I was a political child, you know. McGovern's nomination turned out to be a disaster for my dad, who spent the rest of his campaign for re-election to the Senate trying not to answer the question of support for McGovern, eventually losing to a Republican who got a lot of out-of-state advertising money at the last moment.

Oh, well.

Because of that experience in my young life, I tend to swing wildly between hope and despair when it comes to politics.

Tonight it was a not-so-successful former President who made me feel better again, sitting outside the convention hall with Chris Matthews and my TV boyfriend, talking about the way the world has changed since he was a little boy growing up in Plains, Georgia. It was a not-so-successful former President who once gave me his autograph at the airport when he came to Historic Billsburg to debate President Ford in 1976. I liked him then, and I like him more now.

So thank you, Jimmy Carter, for saying you believe racism is on its way out. I hope, I hope, I hope you're right.

11 thoughts on “Hope-i-ness”

  1. I liked him, too. He was the first president I could have voted for. But I didn’t. I voted for Jerry Brown in the primary. And I voted for John Anderson in the general. I’m sorry. I was young and knew not what I did.

  2. If you’re interested in more on the ’72 DNC convention, there are a few pages in Hunter Thompson’s “Fear and Loathing on the Campaign Trail ’72” that explain the Byzantine machinations that went on. IIRC, one of the factions had to keep losing votes in order to push the count out of a certain range — they had to win, or they had to lose big, in order to get what they wanted.

  3. I know that Jimmy Carter wasn’t a terribly successful president. But God, I love him. No the least because we’re both from Georgia.

  4. Me, too, on the Jimmy Carter hope thing.

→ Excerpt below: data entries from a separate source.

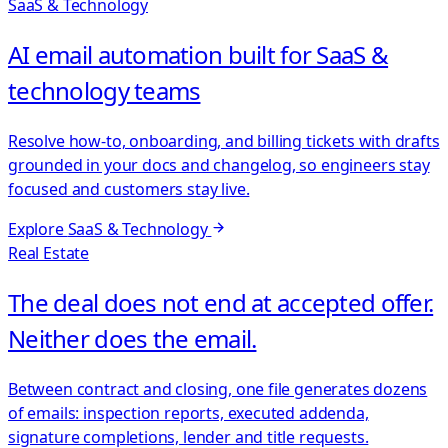
SaaS & Technology
AI email automation built for SaaS &
technology teams
Resolve how-to, onboarding, and billing tickets with drafts
grounded in your docs and changelog, so engineers stay
focused and customers stay live.
Explore
SaaS & Technology
Real Estate
The deal does not end at accepted offer.
Neither does the email.
Between contract and closing, one file generates dozens
of emails: inspection reports, executed addenda,
signature completions, lender and title requests.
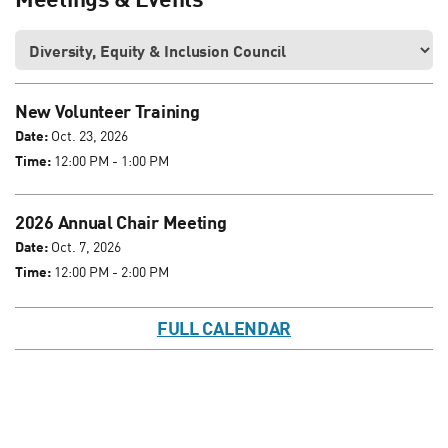
New Volunteer Training
Date:
Oct. 23, 2026
Time:
12:00 PM - 1:00 PM
2026 Annual Chair Meeting
Date:
Oct. 7, 2026
Time:
12:00 PM - 2:00 PM
FULL CALENDAR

I missed that interview and am so glad to read about it.
    Can’t we get this over with?

  5. Dumb ol’ out-of-state money gave us the dumbest Senator in Congressional history, but at least you came home for D.C. so we could be friends. (There’s always a bright side.)
    Just to put that McGovern effect in perspective, in our elementary school’s mock election, the vote count was was three for McGovern and everyone else for Nixon, so your dad had a big hurdle to clear that year.

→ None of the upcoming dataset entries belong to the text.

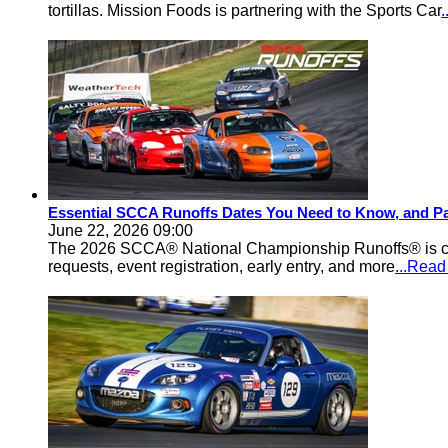
tortillas. Mission Foods is partnering with the Sports Car
Essential SCCA Runoffs Dates You Need to Know, and Pa
June 22, 2026 09:00
The 2026 SCCA® National Championship Runoffs® is comi
requests, event registration, early entry, and more
...Rea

  6. When Obama was nominated by acclamation, I was so happy seeing all of those faces of color on the convention floor, many of them with tears streaming down. Made me feel like crying too.

  7. Electing a man president who has NO CLUE about the truly global world we live in, and who can not even use a computer is beyond frightening. If he gets elected simply because of his less threatening skin color, I am going to stand with my mouth agape for eternity.

  8. Hey, hopeful woman: got your “Knitters for Obama” button yet????
    zazzle.com. They come FAST, too! Upliftedly, Becky

  9. Jimmy Carter is the first president I remember & his daughter is my age with my name & hair color, so he made a huge impression on me. One of my college professors sais that history would prove Jimmy Carter to be one of the most successful presidents ever… I guess we’ll wait & see, but he has always been one of my favorites.

  10. I was so proud to cast my first presidential ballot for Jimmy Carter. I still have a lot of respect for him.